The initial aims of this study were to investigate the safety and acceptability of VNS in adults with PWS and its possible efficacy in reducing hyperphagia. Other than tolerable effects on voice, no side effects or significant safety issues were found. VNS had no direct effect on reducing food intake, and only one participant showed minimal weight loss. There were, however, unexpected clinically significant emotional and behavioural benefits of VNS in the two participants who had previously shown significant problems in these areas. Improvements in flexibility around food routine and food‐seeking behaviour were associated with reduced temper outbursts and difficult behaviour when mealtimes were unexpectedly postponed or a desired food was denied. Furthermore, these changes extended beyond food‐related events to other situations that would previously have resulted in difficult behaviour.

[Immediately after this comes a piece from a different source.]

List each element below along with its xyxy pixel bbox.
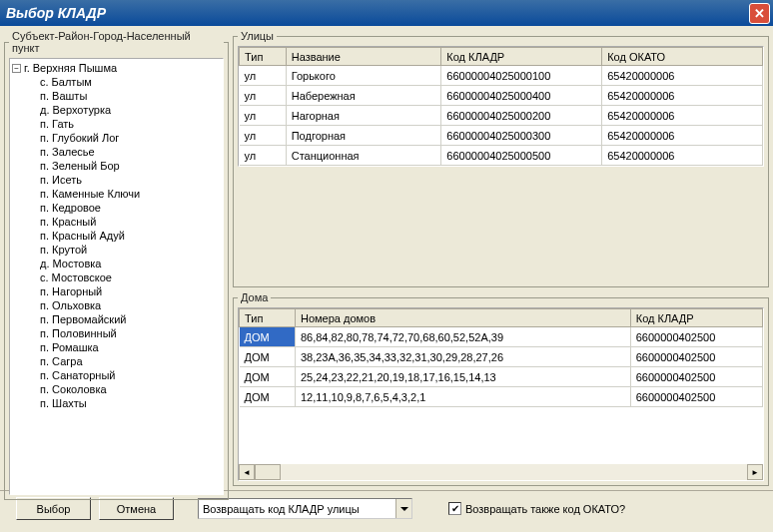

The observed effects were sufficient to lead to spontaneous and independent reports by family and to the request for continuation of VNS therapy despite the absence of significant weight loss. As these behavioural effects were not anticipated, quantitative prestimulation behavioural data were unavailable. However, the reported changes were largely corroborated by participant 3's college records. Despite clear limitations, these documents provide a valuable record of behaviour both prior to and during a period of VNS, written contemporaneously by carers independent of the research study.

Conclusions are also limited by the small number of participants and non‐random selection – a result of the invasive nature of the intervention and the uncertainty of outcome – and the lack of prospective measures to assess these serendipitous findings. Furthermore, blinding was not possible, owing to the need to ensure participant safety during this novel treatment in PWS, as well as noticeable effects on the voice during stimulation. However, it appears unlikely that improvements arose because of non‐treatment study‐related factors, such as expectation, attention and feedback, given that the reported improvements were largely unanticipated in nature and intensive monitoring had been in place for a number of months prior to VNS activation without such changes occurring. Moreover, such factors did not enable a reduction in food intake during even a short hour‐long food test.

Effects on behaviour and social and cognitive functioning have previously been identified in the VNS literatures potentially independent from the effects of VNS on seizure control (e.g. Rawlins 1997; Galli et al. 2003; Kossoff & Pyzik 2004; Cukiert et al. 2009; Alonso‐Vanegas et al. 2010; Achinivu et al. 2012). Importantly, the current study provides evidence for improvements in global functioning with VNS in individuals whose psychobehavioural symptoms are not secondary to depression or seizures. This suggests that behavioural benefits of VNS can be independent from its anticonvulsant and antidepressant effects.

We propose that these incidental observations indicate the possibility that the predisposition to such maladaptive behaviours has a biological basis mediated on the basis of the influence of afferent and efferent vagal projections on specific neural networks and functioning of the autonomic nervous system (in line with Porges's polyvagal theory; Porges & Furman 2011).

Source of funding

This study was funded by The Dunhill Medical Trust, Addenbrooke's Charitable Trust, Isaac Newton Trust and Prader–Willi Association UK. Funding bodies had no role in the study design, data collection, data analysis, data interpretation, writing of the report or the decision to submit for publication. We are grateful to the NIHR Collaborations for Leadership in Applied Health Care Research and Care (CLAHRC) East of England for the financial support to AJH and HAR and to the Health Foundation for the support of AJH. The views expressed are those of the authors and not necessarily those of the NHS, the NIHR or the Department of Health.

Conflict of Interest

The authors report no conflicts of interest. The authors alone are responsible for the content and writing of the paper.